FLASH - Il BMJ pro suicidio assistito, i medici si ribellano

Il British Medical Journal ha preso apertamente posizione a favore delle leggi eutanasiche il 9 settembre scorso con un lungo editoriale dal titolo  “La morte assistita: una questione di quando, non di se”, sostenendo - tra l'altro - che il modello dell'Oregon funziona bene. 

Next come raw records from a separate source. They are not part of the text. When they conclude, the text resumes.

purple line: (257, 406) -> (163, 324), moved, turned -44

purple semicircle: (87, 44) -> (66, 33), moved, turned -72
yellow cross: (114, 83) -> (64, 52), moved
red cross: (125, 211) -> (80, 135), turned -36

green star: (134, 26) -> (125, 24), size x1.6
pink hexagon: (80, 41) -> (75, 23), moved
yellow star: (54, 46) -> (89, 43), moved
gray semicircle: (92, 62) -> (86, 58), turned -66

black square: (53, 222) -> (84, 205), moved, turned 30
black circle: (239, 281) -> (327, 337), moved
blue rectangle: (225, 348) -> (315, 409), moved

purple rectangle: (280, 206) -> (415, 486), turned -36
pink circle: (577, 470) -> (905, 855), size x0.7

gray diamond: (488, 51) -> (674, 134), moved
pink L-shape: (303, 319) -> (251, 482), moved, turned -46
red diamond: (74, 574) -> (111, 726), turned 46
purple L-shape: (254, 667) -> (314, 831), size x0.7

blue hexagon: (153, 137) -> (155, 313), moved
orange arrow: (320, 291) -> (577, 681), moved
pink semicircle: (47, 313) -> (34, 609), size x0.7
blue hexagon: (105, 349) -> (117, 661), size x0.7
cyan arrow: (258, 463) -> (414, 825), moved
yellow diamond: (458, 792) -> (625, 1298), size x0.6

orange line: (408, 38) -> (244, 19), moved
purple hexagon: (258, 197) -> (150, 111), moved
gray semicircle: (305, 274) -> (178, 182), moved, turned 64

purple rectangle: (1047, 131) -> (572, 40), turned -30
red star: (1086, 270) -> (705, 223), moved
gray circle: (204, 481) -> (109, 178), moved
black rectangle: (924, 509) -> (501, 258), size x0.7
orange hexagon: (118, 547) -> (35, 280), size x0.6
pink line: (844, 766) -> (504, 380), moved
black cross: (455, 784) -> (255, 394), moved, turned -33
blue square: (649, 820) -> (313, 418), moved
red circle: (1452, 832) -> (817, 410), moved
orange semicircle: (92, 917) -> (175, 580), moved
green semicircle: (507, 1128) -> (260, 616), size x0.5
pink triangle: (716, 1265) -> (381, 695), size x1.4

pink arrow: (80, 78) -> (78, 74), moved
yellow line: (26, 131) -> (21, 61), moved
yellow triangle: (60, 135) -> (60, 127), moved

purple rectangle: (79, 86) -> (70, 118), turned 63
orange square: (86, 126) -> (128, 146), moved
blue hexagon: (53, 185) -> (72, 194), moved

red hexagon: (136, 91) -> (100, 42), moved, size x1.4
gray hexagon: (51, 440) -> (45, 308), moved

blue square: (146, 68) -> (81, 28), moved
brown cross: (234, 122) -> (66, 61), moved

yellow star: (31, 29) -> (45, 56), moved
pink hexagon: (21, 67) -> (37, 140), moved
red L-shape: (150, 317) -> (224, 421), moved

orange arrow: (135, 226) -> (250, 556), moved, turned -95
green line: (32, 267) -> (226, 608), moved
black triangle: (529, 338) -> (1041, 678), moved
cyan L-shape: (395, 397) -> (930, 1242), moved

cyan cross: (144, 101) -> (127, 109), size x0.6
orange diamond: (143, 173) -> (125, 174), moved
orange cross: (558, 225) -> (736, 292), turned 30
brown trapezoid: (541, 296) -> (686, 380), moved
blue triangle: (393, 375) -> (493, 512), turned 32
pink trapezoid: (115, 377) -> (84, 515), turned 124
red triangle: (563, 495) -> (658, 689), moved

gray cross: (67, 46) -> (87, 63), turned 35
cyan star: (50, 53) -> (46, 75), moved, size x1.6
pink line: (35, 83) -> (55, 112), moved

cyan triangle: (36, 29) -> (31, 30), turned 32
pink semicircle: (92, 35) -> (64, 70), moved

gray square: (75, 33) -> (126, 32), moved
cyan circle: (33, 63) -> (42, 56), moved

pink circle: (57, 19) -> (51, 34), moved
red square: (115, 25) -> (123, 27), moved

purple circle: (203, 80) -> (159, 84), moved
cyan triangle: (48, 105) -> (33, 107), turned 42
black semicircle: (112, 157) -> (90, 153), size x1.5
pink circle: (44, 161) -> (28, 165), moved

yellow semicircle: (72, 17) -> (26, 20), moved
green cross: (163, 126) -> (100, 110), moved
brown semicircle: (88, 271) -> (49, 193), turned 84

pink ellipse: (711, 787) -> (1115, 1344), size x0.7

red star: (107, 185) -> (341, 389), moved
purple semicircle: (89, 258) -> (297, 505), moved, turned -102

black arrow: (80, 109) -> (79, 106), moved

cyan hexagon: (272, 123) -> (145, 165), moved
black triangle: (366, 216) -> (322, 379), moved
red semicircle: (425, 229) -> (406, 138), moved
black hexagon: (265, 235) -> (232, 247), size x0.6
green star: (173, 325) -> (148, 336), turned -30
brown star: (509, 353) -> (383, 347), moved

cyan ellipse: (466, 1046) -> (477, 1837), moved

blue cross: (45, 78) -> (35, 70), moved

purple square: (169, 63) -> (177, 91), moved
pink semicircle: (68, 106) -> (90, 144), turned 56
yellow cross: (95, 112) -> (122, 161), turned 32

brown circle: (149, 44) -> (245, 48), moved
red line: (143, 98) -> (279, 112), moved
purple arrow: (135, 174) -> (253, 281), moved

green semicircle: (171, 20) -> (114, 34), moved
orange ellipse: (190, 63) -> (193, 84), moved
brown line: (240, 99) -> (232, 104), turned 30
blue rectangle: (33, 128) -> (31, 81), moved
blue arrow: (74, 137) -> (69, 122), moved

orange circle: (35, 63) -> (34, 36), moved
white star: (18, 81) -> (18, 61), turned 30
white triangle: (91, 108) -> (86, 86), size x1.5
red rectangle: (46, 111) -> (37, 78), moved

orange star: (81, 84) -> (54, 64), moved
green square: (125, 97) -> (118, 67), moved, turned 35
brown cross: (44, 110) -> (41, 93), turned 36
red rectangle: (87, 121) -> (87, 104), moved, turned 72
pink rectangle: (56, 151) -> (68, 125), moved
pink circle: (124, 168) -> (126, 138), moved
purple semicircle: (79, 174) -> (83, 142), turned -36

I 13 commenti pubblicati in calce sono stati  tutti  fortemente critici 
Ne riportiamo qualcuno: 
 
- La "morte assistita" non è molto diffusa. Il numero di persone che hanno accesso alla morte assistita è il 2% della popolazione mondiale. 41 stati negli Stati Uniti non consentono la morte assistita, molti hanno leggi contro di essa e gli Stati Uniti hanno una legge federale contro l'eutanasia. 
 
- In Oregon  pochi dati vengono raccolti, il processo decisionale non viene monitorato e gli eventuali documenti vengono distrutti dopo un anno.In altri luoghi raccolgono ancora meno dati.
 
- Una volta persa la fiducia, sarà quasi impossibile ripristinarla. Con la maggior parte dei medici [nel Regno Unito] assunti dallo stato, il prossimo passo sarà portare la partecipazione dei medici a questa attività a uno standard di cura [la professione del medico si confonderà con quella del boia, NdR].
 
- La posizione del BMJ non è rappresentativa delle opinioni dei sui lettori.
 
- C'è una vera differenza tra le cure palliative – che sono motivate a rendere gli ultimi giorni di una persona il più confortevoli e sopportabili possibile – e l'omicidio per pietà – che è motivato a porre fine attivamente e consapevolmente a una vita. 
 
- In Oregon, i dati ufficiali documentano un progressivo aumento sia del numero che della percentuale di pazienti che ricevono una morte medicalmente assistita a causa della preoccupazione di essere un peso per gli altri.